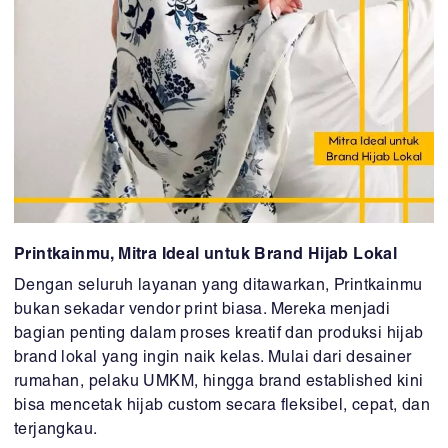
Printkainmu, Mitra Ideal untuk Brand Hijab Lokal
Dengan seluruh layanan yang ditawarkan, Printkainmu
bukan sekadar vendor print biasa. Mereka menjadi
bagian penting dalam proses kreatif dan produksi hijab
brand lokal yang ingin naik kelas. Mulai dari desainer
rumahan, pelaku UMKM, hingga brand established kini
bisa mencetak hijab custom secara fleksibel, cepat, dan
terjangkau.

++++++

Locate all lines in the listing above with the word "yang". Copy them.

Dengan seluruh layanan yang ditawarkan, Printkainmu
brand lokal yang ingin naik kelas. Mulai dari desainer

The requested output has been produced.